- Decretos do governo Lula consolidam a fiscalização de moderação de conteúdo pelas plataformas, levando a lógica do STF no Marco Civil da Internet para o Executivo.
- A ANPD passa a regular e apurar infrações relacionadas aos direitos dos usuários e aos deveres das plataformas, incluindo moderação, anúncios e redes artificiais, com entrada em vigor a 60 dias da publicação.
- Juristas apontam risco para as eleições de 2026, pois uma agência ligada ao Executivo pode influenciar o debate público durante o período eleitoral.
- O decreto nº 12.975 atualiza o Marco Civil da Internet; o decreto nº 12.976 trata da violência contra mulheres na internet, definindo prazos de remoção e medidas para reduzir ataques coordenados.
- Críticos afirmam que ampliar a competência da ANPD por meio de decreto extrapola a lei e depende de avaliação parlamentar, especialmente porque o acórdão do STF não foi publicado.
Os decretos publicados pelo governo federal nesta quinta-feira ampliam para o Executivo a fiscalização sobre a moderação de conteúdos nas redes, consolidando o que veio a ser discutido pelo STF em 2025. A mudança molda a atuação da ANPD e cria uma estrutura para punir plataformas que não cumpram deveres de cuidado e de remoção de conteúdos ilícitos.
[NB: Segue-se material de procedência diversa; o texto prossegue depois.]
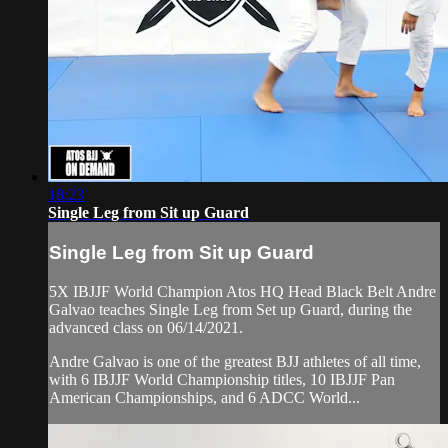
18:23
Single Leg from Sit up Guard
Single Leg from Sit up Guard
5X IBJJF World Champion Atos HQ Head Black Belt Andre
Galvao teaches Single Leg from Set up Guard, during the
advanced class on 06/14/2021.
Andre Galvao is one of the greatest BJJ athletes of all time,
with 6 IBJJF World Championship titles, 10 IBJJF Pan
American Championships, and 6 ADCC World...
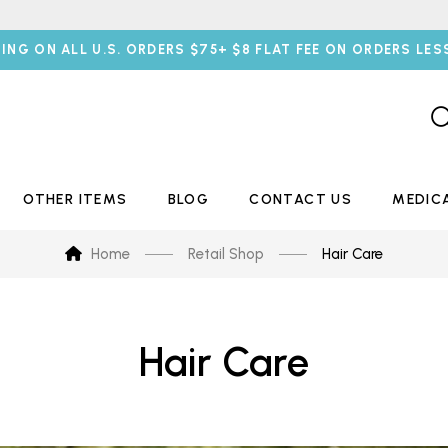
PING ON ALL U.S. ORDERS $75+ $8 FLAT FEE ON ORDERS LES
OTHER ITEMS
BLOG
CONTACT US
MEDIC
Home
Retail Shop
Hair Care
Hair Care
A iniciativa chega em ano eleitoral e pode influenciar o debate público.
O governo sustenta que a normativa transforma diretrizes já estabelecidas pelo STF em regras administrativas. A ANPD passa a regular infrações relacionadas aos direitos dos usuários, incluindo moderação de conteúdo, anúncios e redes artificiais. O objetivo oficial é ampliar a transparência e a responsabilização das plataformas.
Críticos afirmam que a medida amplia poderes do Executivo sobre a comunicação digital sem aprovação legislativa. Juristas destacam risco de interferência no pleito de 2026, principalmente se a atuação abranger temas relacionados a conteúdo político. O tema é alvo de debate sobre constitucionalidade e limites regulatórios.
Regulação da ANPD e impactos regulatórios
O decreto nº 12.975 atualiza o Marco Civil da Internet, criando regras de notificação extrajudicial, cuidado com conteúdos e fiscalização de falhas sistêmicas. Também aborda redes artificiais, anúncios impulsionados e exigência de transparência das plataformas. A avaliação de falha sistêmica pode depender de critérios técnicos das autoridades.
Outra regra amplia o foco para crimes contra o Estado Democrático, violência, e conteúdos que possam justificar bloqueio ou remoção imediata. Juristas consultados pela Gazeta do Povo alertam para risco de censura excessiva, caso haja interpretação ampla de falha sistêmica. O STF ainda não publicou integralmente o acórdão sobre o artigo 19 do Marco Civil.
Para especialistas, a mudança pode deslocar competências sem deliberação legislativa. A advogada Francieli Campos sustenta que a ANPD foi criada para proteção de dados e não para supervisão contínua de discursos, o que exigiria uma lei formal. O ex-juiz Adriano Costa reforça o risco de interferência no processo eleitoral.
Foco na proteção de mulheres na internet
O decreto nº 12.976 aplica a lógica de fiscalização a casos de violência contra mulheres no ambiente digital. Define atos que geram dano físico, psicológico ou econômico como violência, incluindo danos decorrentes do uso de tecnologias digitais. A norma estabelece remoção rápida de conteúdos e diminuição de alcance em situações de violência política ou exposição pública de mulheres em profissões como a imprensa.
A medida impõe que plataformas atuem preventivamente, mesmo sem denúncia prévia, para reduzir ataques coordenados. A proposta enfatiza que as ações devem ocorrer com prioridade em casos de violência contra mulheres com atuação pública. O objetivo declarado é mitigar danos e proteger vítimas no ambiente online.